The four cases to be argued before the court on Tuesday, April 9, include:

  • Bernard v. Unemployment Compensation Review Commission, in which a woman who was denied state unemployment benefits challenges the state’s exclusion of pay that she could have collected in cash but instead diverted to a pre-tax medical spending account when it calculated her “average weekly wage” during her last period of employment.
  • Moretz v. Muakkassa asks the court to decide whether a defendant in a medical malpractice case must present expert testimony to establish that the value of the plaintiff’s medical damages was less than the amounts originally billed for his treatment because health care providers accepted lower amounts as full payment of their bills based on “write-offs” negotiated by the plaintiff’s medical insurance company.

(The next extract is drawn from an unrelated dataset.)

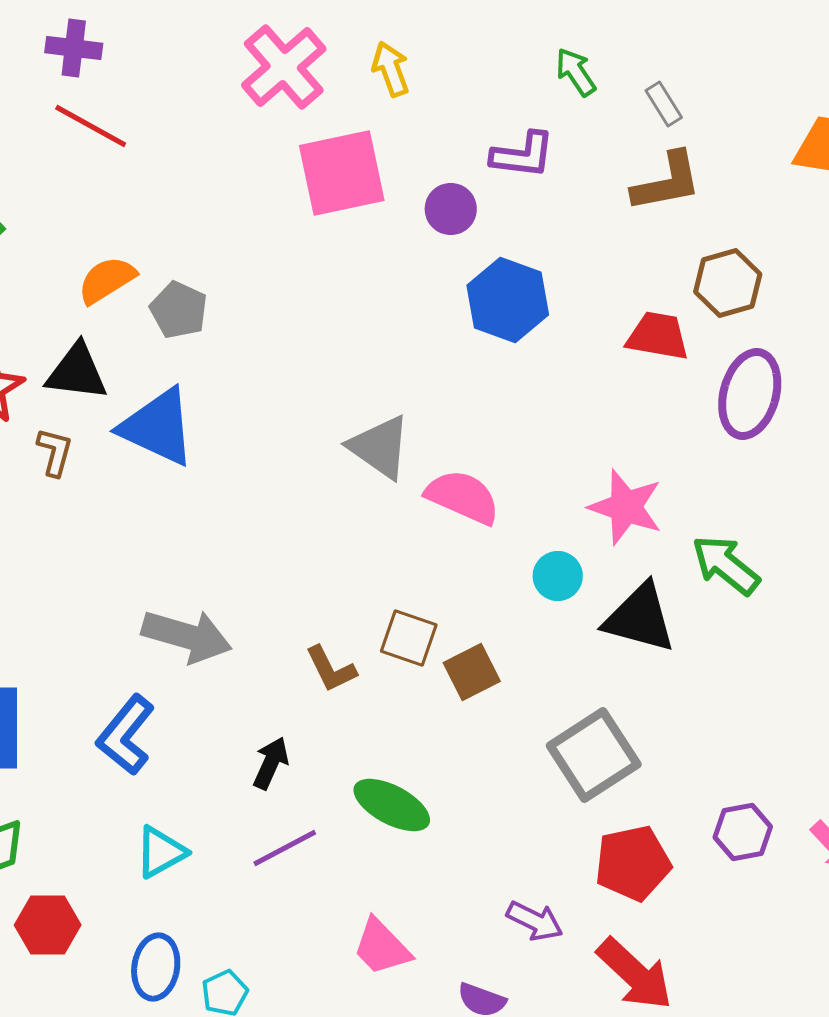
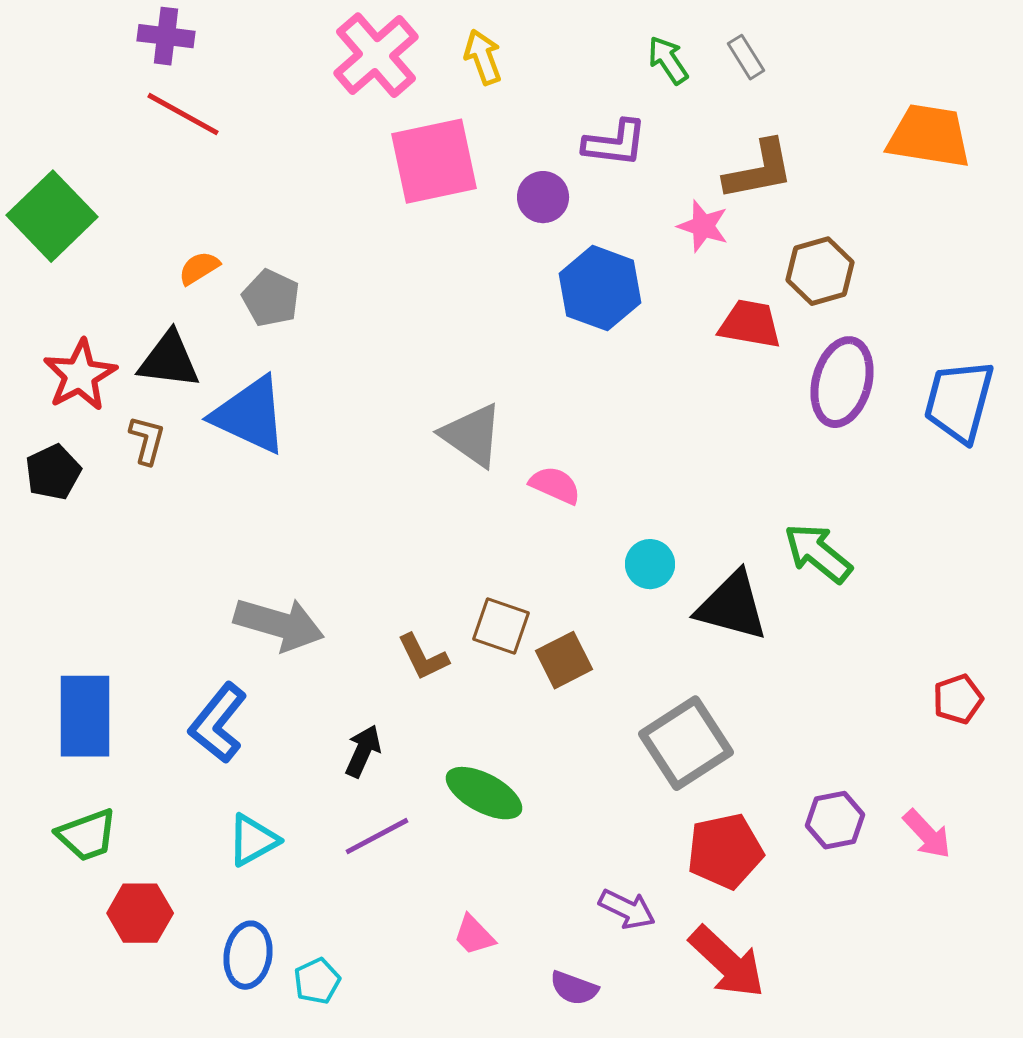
gray rectangle: (664, 104) -> (746, 57), moved
orange semicircle: (107, 280) -> (199, 268), size x0.7
pink semicircle: (463, 497) -> (555, 485), size x0.7
pink star: (626, 507) -> (703, 226), moved, size x0.7
pink trapezoid: (382, 947) -> (474, 935), size x0.7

  • In Re Application of Pariag involves a criminal case in which the state challenges a ruling by the Tenth District Court of Appeals that ordered a Franklin County trial court to seal the record of two drug-related charges that were filed against a defendant but subsequently dismissed, despite the fact that the same arrest resulted in the defendant’s conviction for driving on an expired license, a conviction that by law may not be sealed.
  • In Disciplinary Counsel v. Bunstine,  a Chillicothe attorney asks the court to reduce the penalty recommended by the state disciplinary board for his professional misconduct in soliciting sexual activity from a client.